All of the entries below should be printed exactly; the pictures are to be left out.

:::::

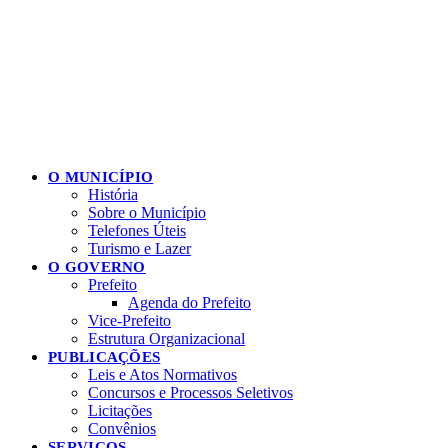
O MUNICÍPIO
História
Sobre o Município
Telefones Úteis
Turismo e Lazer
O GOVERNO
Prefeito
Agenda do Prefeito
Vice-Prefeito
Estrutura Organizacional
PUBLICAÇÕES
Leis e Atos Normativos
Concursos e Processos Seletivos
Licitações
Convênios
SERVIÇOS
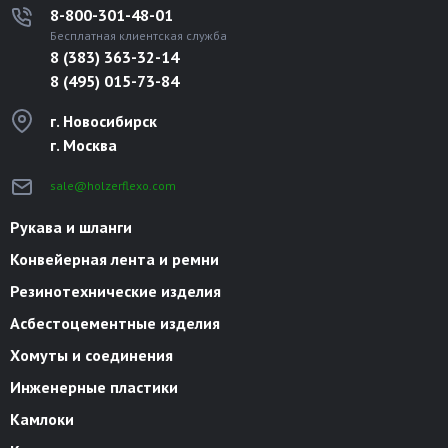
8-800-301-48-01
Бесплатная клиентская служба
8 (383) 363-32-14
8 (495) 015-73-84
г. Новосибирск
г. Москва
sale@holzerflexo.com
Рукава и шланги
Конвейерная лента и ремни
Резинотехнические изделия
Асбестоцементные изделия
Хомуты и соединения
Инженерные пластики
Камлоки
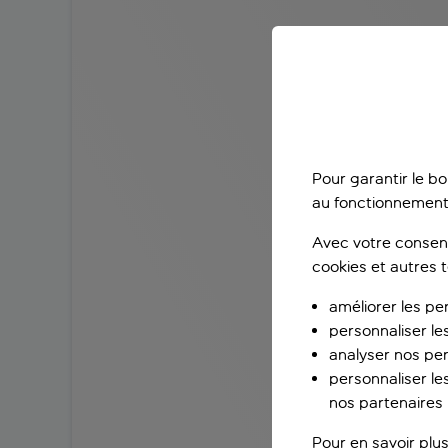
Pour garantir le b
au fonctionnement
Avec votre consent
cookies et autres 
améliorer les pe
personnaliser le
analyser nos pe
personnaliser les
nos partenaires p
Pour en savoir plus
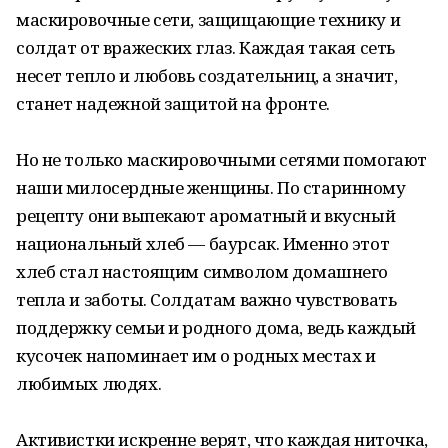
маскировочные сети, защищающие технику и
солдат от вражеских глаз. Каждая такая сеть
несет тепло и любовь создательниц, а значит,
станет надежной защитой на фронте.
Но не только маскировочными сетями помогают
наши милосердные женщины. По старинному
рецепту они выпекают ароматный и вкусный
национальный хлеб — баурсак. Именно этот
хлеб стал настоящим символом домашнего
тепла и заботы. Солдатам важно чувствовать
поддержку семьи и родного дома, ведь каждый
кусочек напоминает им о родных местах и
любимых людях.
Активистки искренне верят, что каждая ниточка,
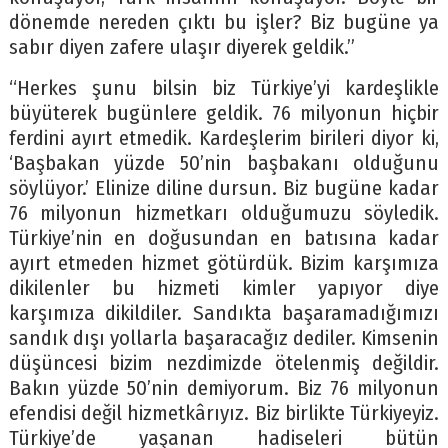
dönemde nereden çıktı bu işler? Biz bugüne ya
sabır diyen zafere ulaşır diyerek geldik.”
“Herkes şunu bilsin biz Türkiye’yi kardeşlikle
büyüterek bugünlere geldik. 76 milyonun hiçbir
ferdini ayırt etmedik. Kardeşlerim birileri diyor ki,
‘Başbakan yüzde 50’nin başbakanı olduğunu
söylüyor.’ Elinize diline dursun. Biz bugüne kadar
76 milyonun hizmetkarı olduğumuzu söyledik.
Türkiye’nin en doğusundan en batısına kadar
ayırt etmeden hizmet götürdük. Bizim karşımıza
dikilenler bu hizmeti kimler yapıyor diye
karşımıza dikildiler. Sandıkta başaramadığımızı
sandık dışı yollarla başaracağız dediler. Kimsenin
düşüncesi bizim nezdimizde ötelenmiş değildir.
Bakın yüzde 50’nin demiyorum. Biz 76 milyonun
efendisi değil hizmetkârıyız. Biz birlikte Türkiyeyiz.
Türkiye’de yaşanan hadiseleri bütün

:::::

The completed task -
O MUNICÍPIO
História
Sobre o Município
Telefones Úteis
Turismo e Lazer
O GOVERNO
Prefeito
Agenda do Prefeito
Vice-Prefeito
Estrutura Organizacional
PUBLICAÇÕES
Leis e Atos Normativos
Concursos e Processos Seletivos
Licitações
Convênios
SERVIÇOS
8-800-301-48-01
Бесплатная клиентская служба
8 (383) 363-32-14
8 (495) 015-73-84
г. Новосибирск
г. Москва
sale@holzerflexo.com
Рукава и шланги
Конвейерная лента и ремни
Резинотехнические изделия
Асбестоцементные изделия
Хомуты и соединения
Инженерные пластики
Камлоки
Pour garantir le b
au fonctionnement
Avec votre consent
cookies et autres 
améliorer les pe
personnaliser le
analyser nos pe
personnaliser les
nos partenaires p
Pour en savoir plus
маскировочные сети, защищающие технику и
солдат от вражеских глаз. Каждая такая сеть
несет тепло и любовь создательниц, а значит,
станет надежной защитой на фронте.
Но не только маскировочными сетями помогают
наши милосердные женщины. По старинному
рецепту они выпекают ароматный и вкусный
национальный хлеб — баурсак. Именно этот
хлеб стал настоящим символом домашнего
тепла и заботы. Солдатам важно чувствовать
поддержку семьи и родного дома, ведь каждый
кусочек напоминает им о родных местах и
любимых людях.
Активистки искренне верят, что каждая ниточка,
dönemde nereden çıktı bu işler? Biz bugüne ya
sabır diyen zafere ulaşır diyerek geldik.”
“Herkes şunu bilsin biz Türkiye’yi kardeşlikle
büyüterek bugünlere geldik. 76 milyonun hiçbir
ferdini ayırt etmedik. Kardeşlerim birileri diyor ki,
‘Başbakan yüzde 50’nin başbakanı olduğunu
söylüyor.’ Elinize diline dursun. Biz bugüne kadar
76 milyonun hizmetkarı olduğumuzu söyledik.
Türkiye’nin en doğusundan en batısına kadar
ayırt etmeden hizmet götürdük. Bizim karşımıza
dikilenler bu hizmeti kimler yapıyor diye
karşımıza dikildiler. Sandıkta başaramadığımızı
sandık dışı yollarla başaracağız dediler. Kimsenin
düşüncesi bizim nezdimizde ötelenmiş değildir.
Bakın yüzde 50’nin demiyorum. Biz 76 milyonun
efendisi değil hizmetkârıyız. Biz birlikte Türkiyeyiz.
Türkiye’de yaşanan hadiseleri bütün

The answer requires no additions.